Сейчас нужен мощный романтический порыв, достигающий героики. Не находя себя в искусстве, люди выходят в жизнь, берут автомат, как Лимонов, например. Мощный же романтичный порыв требует самопожертвования, на которое способны немногие. Хочется трагической любви и трагической смерти.
В загранпаспорте у Кормильцева уже стояла туристическая виза на двухлетнее пребывание в Англии. Теперь ему оставалась сущая мелочь — найти средства на проживание в одной из самых дорогих столиц мира. Хотя бы на некоторое время.
Так получилось, что последние месяцы он жил исключительно в долг. Книги «Ультра.Культуры» не доходили до прилавков, а гонорары за статьи были крохотные. Как писал Илья одному из издателей: «Вы, наверное, не представляете себе кошмар, в котором я живу — работаю, как лошадь, а зарабатываю, как осел... Просто нет времени ни на одну идею, которая не приносила бы аванс на следующей неделе».
В те дни поэт «Наутилуса» впервые предал огласке свои финансовые отношения с Бутусовым.
«Я получал от Славы деньги до 2000 года, — грустно признавался Кормильцев. — Затем у нас произошел конфликт, и деньги мне перечислять перестали. И Бутусов прекратил петь мои песни на два года. Затем мы сели за стол переговоров, нас устроили все условия сделки, и он опять начал исполнять мои песни. Но за последующие четыре года я ни копейки не получил... А Слава говорит, что все дела надо решать не через него, а через его менеджмент, администраторов и юристов.
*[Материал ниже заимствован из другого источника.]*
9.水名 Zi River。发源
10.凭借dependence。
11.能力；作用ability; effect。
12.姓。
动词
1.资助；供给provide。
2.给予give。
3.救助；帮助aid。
А их вполне устраивает бардак, творящийся в авторском праве».
Понимая бесперспективность этого диалога, Илья Валерьевич занялся «старинной русской забавой» — обзвоном друзей с просьбой одолжить денег. Как ни странно, отказов практически не было. Его приятели чувствовали, что грядущий отъезд в Англию — это не очередная поездка на книжную выставку, а нечто среднее между бегством и эмиграцией.
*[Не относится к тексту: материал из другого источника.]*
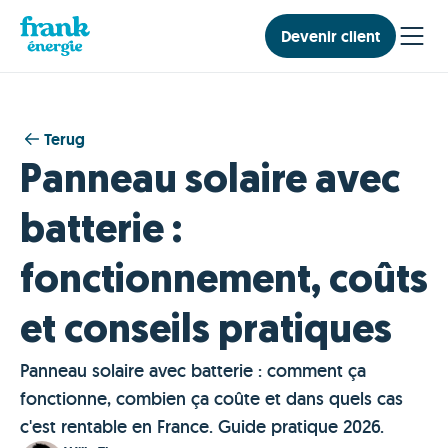
Devenir client
Terug
Panneau solaire avec
batterie :
fonctionnement, coûts
et conseils pratiques
Panneau solaire avec batterie : comment ça
fonctionne, combien ça coûte et dans quels cas
c'est rentable en France. Guide pratique 2026.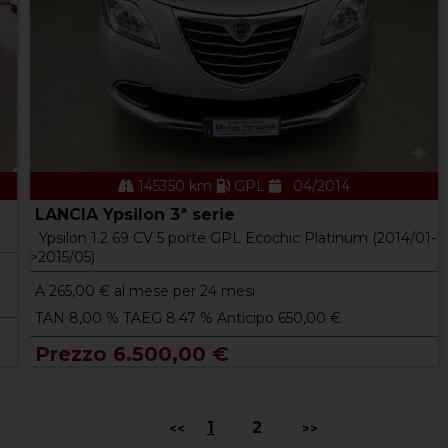
145350 km
GPL
04/2014
LANCIA Ypsilon 3ª serie
Ypsilon 1.2 69 CV 5 porte GPL Ecochic Platinum (2014/01-
>2015/05)
A
265,00
€ al mese per 24 mesi
TAN 8,00 % TAEG 8.47 % Anticipo 650,00 €
Prezzo 6.500,00 €
1
2
<<
>>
«В какой-то момент Илью начало душить безденежье, — вспоминает Александр Бисеров. — И то, что «Ультра.Культура» не давала никакого финансового выхлопа — это тоже было понятно. А у Кормильцева, с одной стороны, были «обязательства перед идеями», но жить в Москве надо на какие-то средства. И в воздухе витала тягостная неопределенность, которую мы все, к сожалению, решить были не в состоянии».
Как только Кормильцев почувствовал себя лучше, он собрался с силами и встретился с Андреем Суминым, который много лет оставался одной из финансовых опор Ильи. На этот раз они договорились закрыть последние документы, связанные с авторскими правами по «Наутилусу».
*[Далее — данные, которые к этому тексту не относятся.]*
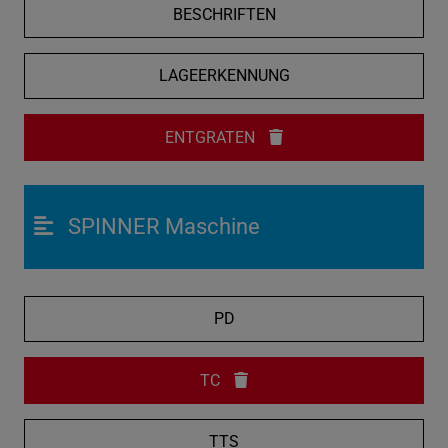
BESCHRIFTEN
LAGEERKENNUNG
ENTGRATEN
SPINNER Maschine
PD
TC
TTS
«Ходить нормально Кормильцев тогда уже не мог, — вспоминает Сумин. — Он не без труда влез в машину, и мы поехали подписывать доверенность. Бутусов пел песни на стихи Кормильцева, а авторских отчислений все не было. И отношения между ними переросли в открытую вражду. В итоге я кое-как дотащил Илью до нотариальной конторы, где он подписал документы, чтобы мой юрист мог решать вопросы в его отсутствие. Я знал, что на следующий день Кормильцеву надо уезжать из страны, и поэтому спросил: «Как ты
Ночью перед отъездом Илья почти не спал. Несколько раз звонил Алесе в Лондон, уточняя детали маршрута Москва — Минск — Варшава — Лондон. Из дома Кормильцев не успевал вывезти часть мебели — начиная с кровати Каролины и заканчивая стареньким приемником Grundig с высохшими от времени колонками. На кухне валялись россыпи книг, на стене остались висеть круглые часы с перевернутыми цифрами и стрелками, идущими задом наперед.
«Перед отъездом мы с Кормильцевым сильно поспорили, — вспоминает Саша Касьяненко. — Илья выглядел очень уставшим и утверждал, что дальше ему в России оставаться бессмысленно. Мол, здесь уже ничего не будет. И добавил, что лучше раздавать билетики на метро в Лондоне, чем жить в Москве. А я возражал, что нужно что-то делать здесь, по крайней мере, нужно пытаться. Условно говоря, мне потребовалось еще семь лет, чтобы понять, что Кормильцев был полностью прав».
Утром в день отъезда Илью разбудил звонок в дверь. Хозяин привел на осмотр будущих квартирантов, среди которых была девушка в белой футболке. Кормильцев с недоумением посмотрел на гостей и даже изобразил легкое смущение: «У меня тут логово бомжа, а вы ко мне девушек водите!»
Вечером к нему заехали свердловские друзья — Леня Порохня вместе с супругой Леной Жильцовой.